緑川 「部位に分けられた食材を購入したことに慣れてしまったので、鶏自体の大きさも感じることがなくなり、生活していました。そんななかで、相対的に、大きさを知ることができたのがまず参加した一番の成果です。」
ー相対的に大きさを知ることができたという事ですが、普段何気に食べていた部位としての鶏肉を一羽俯瞰で感じとれた印象は?
緑川 鶏肉の全体の大きさと比較して、私個人的な感想で言えば、正直「もも肉」が大きいということがわかりました。それから「ささみ」も大きいことがわかりました。胸肉と手羽先がかなり小さいと感じました。
今回、そんな鶏一羽をどうやって解体するかが知れたので良かったです。

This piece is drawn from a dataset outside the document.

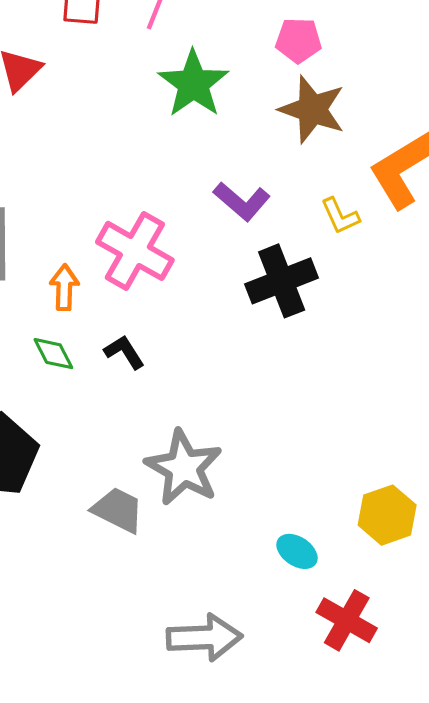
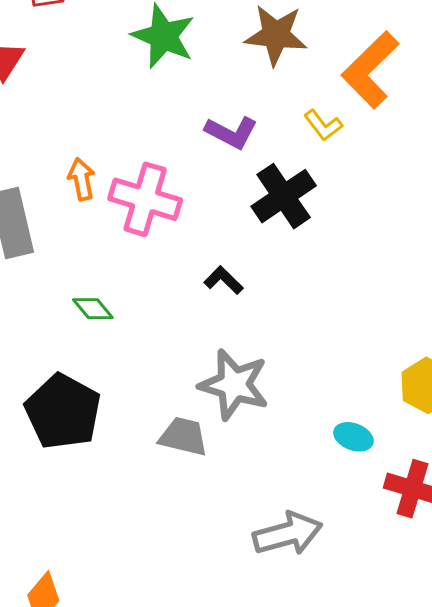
orange arrow: (64, 287) -> (82, 179), moved
black L-shape: (124, 352) -> (223, 280), moved

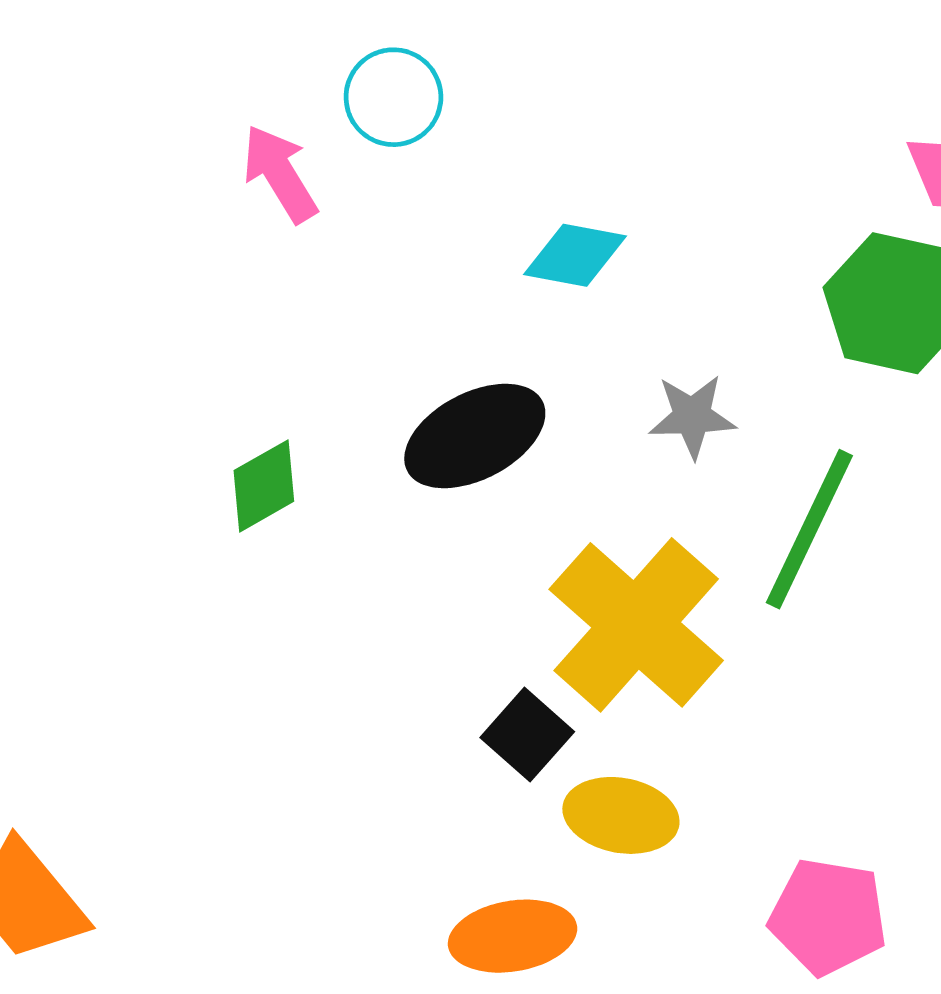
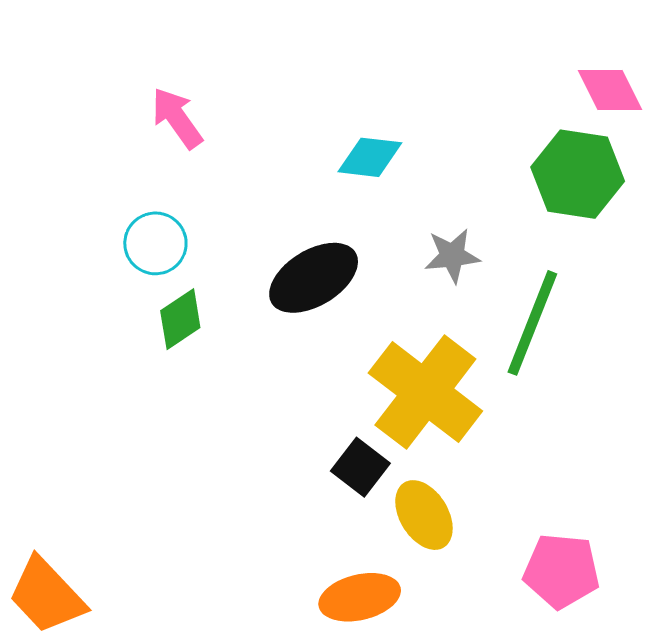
cyan circle: (393, 97) -> (155, 243), moved
yellow ellipse: (621, 815) -> (424, 515), turned 52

丸ごと一羽グリルにして、どこを切ればいいのか…わからずだったので。
ホールでグリルした一羽丸ごとを食卓に並べると、皮とモモだけが先になくなり、ささみ〜ムネ肉が残ってしまうんです。僕自身がさばけないので、今回勉強になりました。
地鶏の方がブロイラー若鶏に比べて
脂が少ない印象。
ー野外でアウトドアクッキングの際に地鶏を購入されるとの事ですが、
何か理由はありますか?
緑川 「地鶏のほうが、脂が少ない印象で買ってます。肉のディスカウントショップで一羽丸ごと買ったこともあるのですが、脂が多すぎて、焼いているうちに旨味(脂?)がどんどん流れてしまいました。地鶏の場合は、しっかり身に(肉に)脂がほどよく定着しているので、焼いても旨味が閉じ込められています。」*写真は緑川さんからご提供いただきました。
鶏肉は生臭さが残ると、
料理がすべてダメになるんですよね。
ビアチキンは、実家に行ったときにみんなで作るくらいです。時間がかかるので、頻繁に作れないですが、火加減が難しいですね。炭を一旦、白化してから、炎がなくなった状態からスタートなんですよね。

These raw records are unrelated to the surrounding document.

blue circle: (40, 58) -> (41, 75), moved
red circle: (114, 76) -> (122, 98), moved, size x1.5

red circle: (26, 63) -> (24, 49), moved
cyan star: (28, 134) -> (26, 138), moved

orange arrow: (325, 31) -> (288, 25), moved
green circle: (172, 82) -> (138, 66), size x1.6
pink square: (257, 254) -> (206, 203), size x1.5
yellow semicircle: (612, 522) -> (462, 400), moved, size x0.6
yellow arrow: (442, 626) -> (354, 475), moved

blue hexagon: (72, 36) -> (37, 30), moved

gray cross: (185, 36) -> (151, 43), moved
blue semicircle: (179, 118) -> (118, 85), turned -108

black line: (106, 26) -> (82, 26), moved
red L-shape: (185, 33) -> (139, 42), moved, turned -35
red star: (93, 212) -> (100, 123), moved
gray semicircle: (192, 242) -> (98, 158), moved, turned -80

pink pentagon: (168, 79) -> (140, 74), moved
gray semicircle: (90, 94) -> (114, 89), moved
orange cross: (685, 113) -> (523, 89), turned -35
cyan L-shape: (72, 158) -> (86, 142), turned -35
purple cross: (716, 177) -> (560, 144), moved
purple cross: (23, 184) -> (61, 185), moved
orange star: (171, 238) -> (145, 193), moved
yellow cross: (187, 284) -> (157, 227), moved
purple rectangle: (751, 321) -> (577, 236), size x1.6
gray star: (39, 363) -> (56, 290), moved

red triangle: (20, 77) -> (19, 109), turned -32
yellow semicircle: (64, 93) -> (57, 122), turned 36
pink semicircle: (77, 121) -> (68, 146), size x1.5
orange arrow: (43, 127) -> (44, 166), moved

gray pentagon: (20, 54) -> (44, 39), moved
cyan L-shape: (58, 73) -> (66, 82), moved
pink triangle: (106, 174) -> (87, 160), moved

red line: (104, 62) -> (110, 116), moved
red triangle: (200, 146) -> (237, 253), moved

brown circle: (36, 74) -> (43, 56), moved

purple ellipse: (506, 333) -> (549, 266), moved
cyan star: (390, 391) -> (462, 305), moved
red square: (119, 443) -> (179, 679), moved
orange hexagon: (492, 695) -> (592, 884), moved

ー鶏を一羽まるごと料理する方って、そうそういないと思うのですが、(トリ風土的にはありがたい存在(笑))一羽まるごと料理をし始めたきっかけってあるんでしょうか?
これは正直に伝えますが、一羽丸ごと鶏を使うようになったのは、娘に「丸焼き」を知ってもらいたかったという背景があります。人が生きるために、他の生命の命を頂戴している感覚をつかんで欲しいというものです。

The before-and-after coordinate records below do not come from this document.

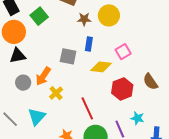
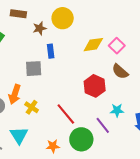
pink square: (123, 52) -> (117, 46), moved
yellow diamond: (101, 67) -> (93, 45), moved

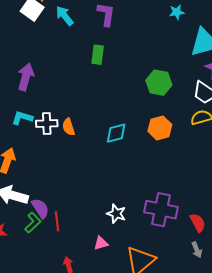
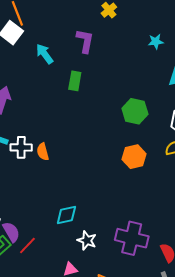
cyan arrow: (65, 16) -> (45, 54), moved
cyan diamond: (116, 133) -> (66, 215), moved
red line: (57, 221) -> (27, 245), turned 48

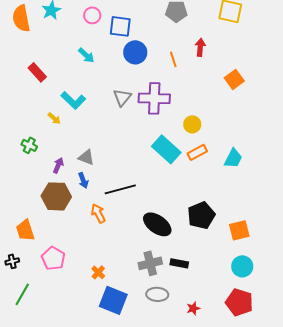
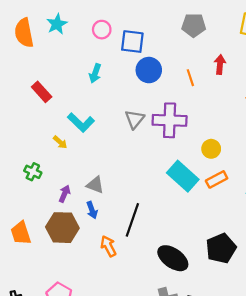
cyan arrow: (86, 55) -> (95, 73), turned 66
black line: (120, 189) -> (132, 220), turned -56
orange trapezoid: (25, 230) -> (21, 233), moved

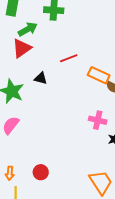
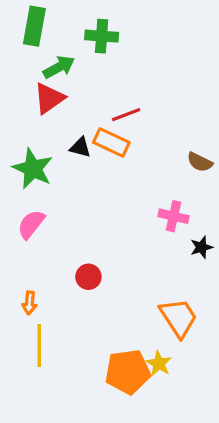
orange rectangle: (99, 75) -> (111, 142), moved
red circle: (41, 172) -> (88, 277), moved

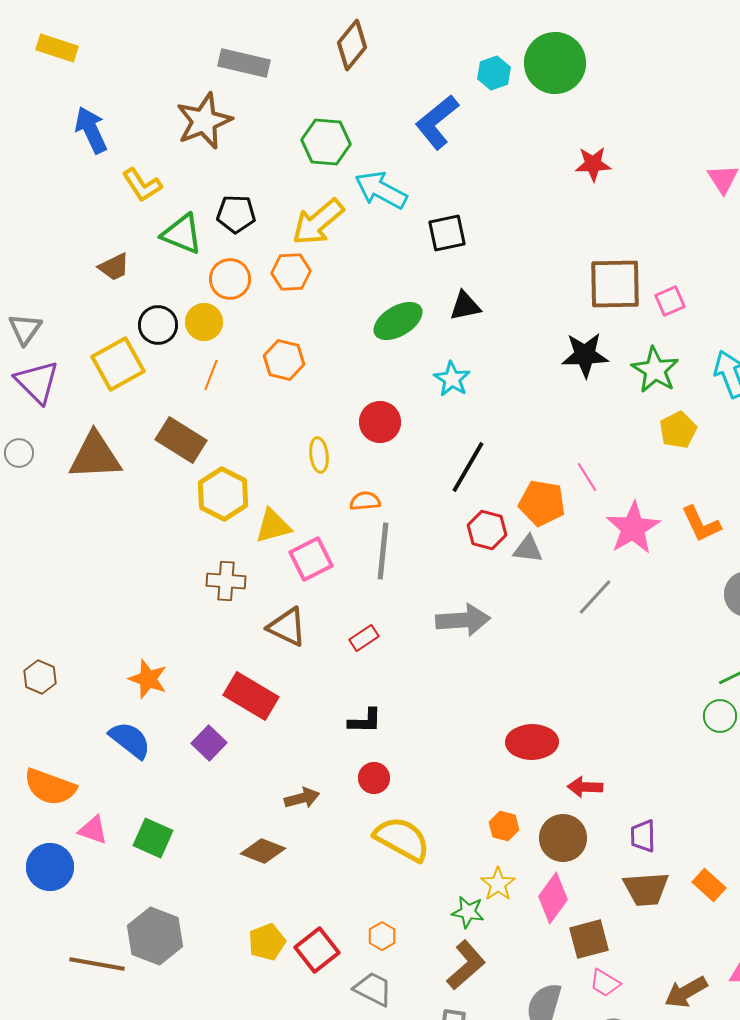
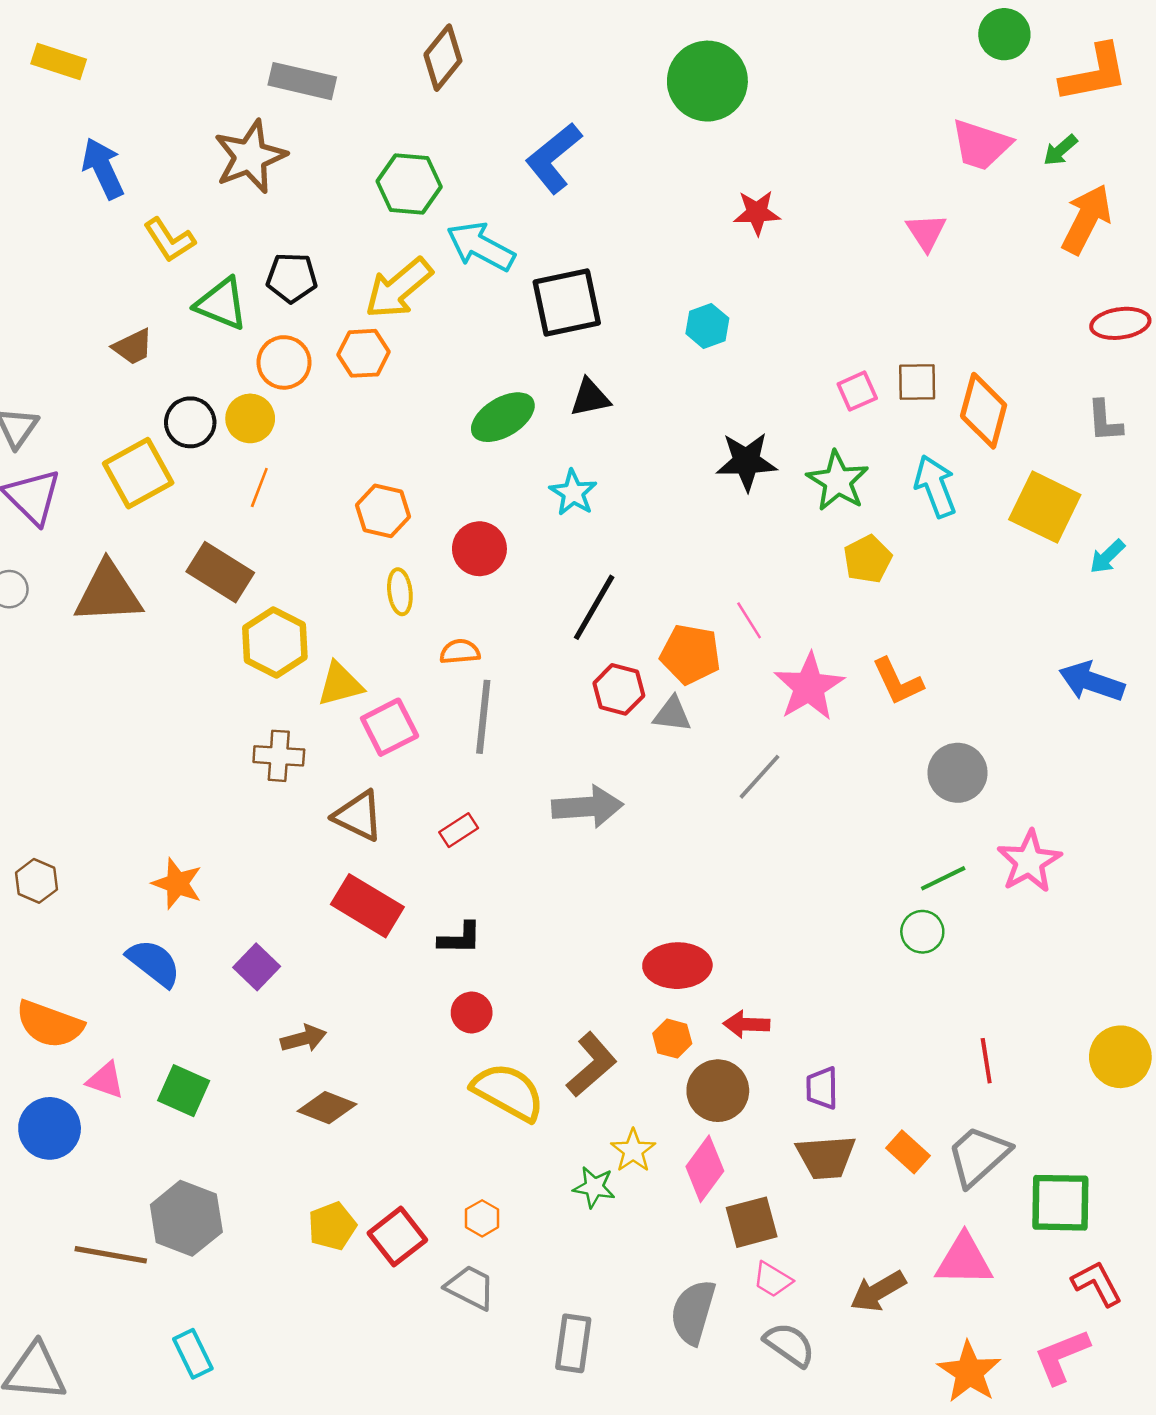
cyan hexagon: (494, 73) -> (707, 326), moved
black square: (447, 233) -> (567, 303), size x1.4
brown square: (615, 284) -> (917, 382), moved, size x0.6
orange hexagon: (284, 360) -> (383, 511), moved
red rectangle: (251, 696) -> (367, 906), moved
brown arrow: (302, 798) -> (304, 1039), moved
orange hexagon: (504, 826) -> (672, 1039), moved
brown L-shape: (466, 965) -> (591, 1065), moved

本当は豚の丸焼きがベストなのですが、さすがに大きすぎるので、最適なサイズの食肉となると鶏しかないのです。食物を大切にする気持ちが少しでも培われてくれればと思っています。

ーこれまたトリ風土的にはありがたいお言葉!(笑)楽しみですね。子供の成長。世界の未来ですね。ありがとうございました。